Pm.sample_posterior_predictive hanging on certain architecture

nickmilikich · October 26, 2024, 9:14pm

Hey, novice pymc user here.

I’m attempting to set up pytests that call pm.sample_posterior_predictive as part of my project’s CI/CD. These tests have to be run on a self-hosted runner for security reasons. I can run these tests locally, and they pass no problem, but when I try to run them in git actions, the process hangs when sampling starts (logs show Sampling: [] indefinitely). I’ve pinpointed the stall to the following statement in my code.

posterior_predictive_oos = pm.sample_posterior_predictive(
    trace=self.idata,
    var_names=_var_names,
    predictions=True,
    random_seed=42,
)

I’ve validated that self.idata is populated appropriately at call time, and identically to when I run locally; same for _var_names. I’ve validated that all package versions are identical to locally, where it passes.

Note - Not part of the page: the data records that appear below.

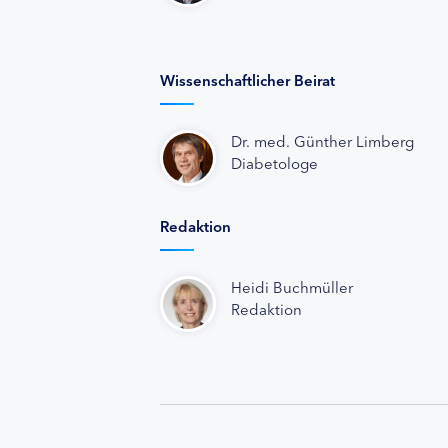
Wissenschaftlicher Beirat
Dr. med. Günther Limberg
Diabetologe
Redaktion
Heidi Buchmüller
Redaktion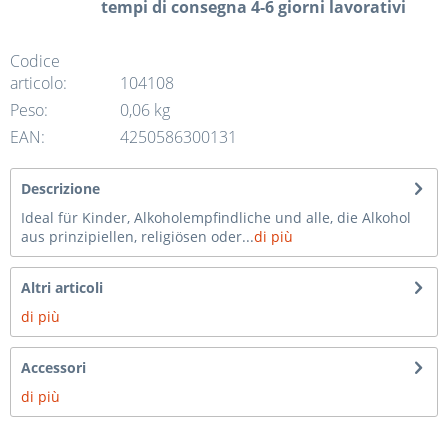
tempi di consegna 4-6 giorni lavorativi
Codice
articolo:
104108
Peso:
0,06 kg
EAN:
4250586300131
Descrizione
Ideal für Kinder, Alkoholempfindliche und alle, die Alkohol
aus prinzipiellen, religiösen oder...
di più
Altri articoli
di più
Accessori
di più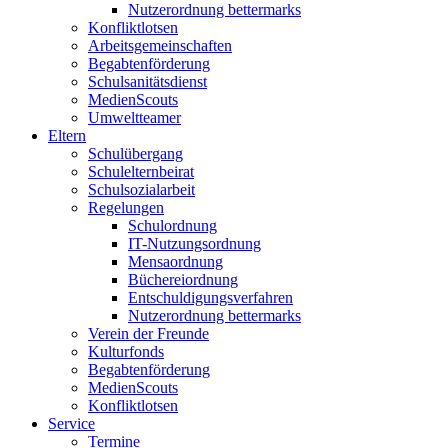
Nutzerordnung bettermarks
Konfliktlotsen
Arbeitsgemeinschaften
Begabtenförderung
Schulsanitätsdienst
MedienScouts
Umweltteamer
Eltern
Schulübergang
Schulelternbeirat
Schulsozialarbeit
Regelungen
Schulordnung
IT-Nutzungsordnung
Mensaordnung
Büchereiordnung
Entschuldigungsverfahren
Nutzerordnung bettermarks
Verein der Freunde
Kulturfonds
Begabtenförderung
MedienScouts
Konfliktlotsen
Service
Termine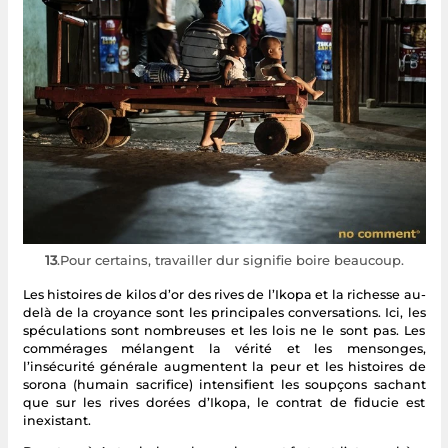
13
.Pour certains, travailler dur signifie boire beaucoup.
Les histoires de kilos d’or des rives de l’Ikopa et la richesse au-
delà de la croyance sont les principales conversations. Ici, les
spéculations sont nombreuses et les lois ne le sont pas. Les
commérages mélangent la vérité et les mensonges,
l’insécurité générale augmentent la peur et les histoires de
sorona (humain sacrifice) intensifient les soupçons sachant
que sur les rives dorées d’Ikopa, le contrat de fiducie est
inexistant.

I’ve tried adding a keep-alive logging process, which also fails (stops printing logs at the expected cadence), which makes me think the process has failed entirely (e.g. some memory issue has crashed the system). However, before executing the above statement, the git runner has more memory available than I do locally when the test runs successfully (when the above statement is called, psutil.virtual_memory().available outputs >100 GB).

I think this issue might be related to this discussion, but I couldn’t find anything in that discussion to resolve my issue.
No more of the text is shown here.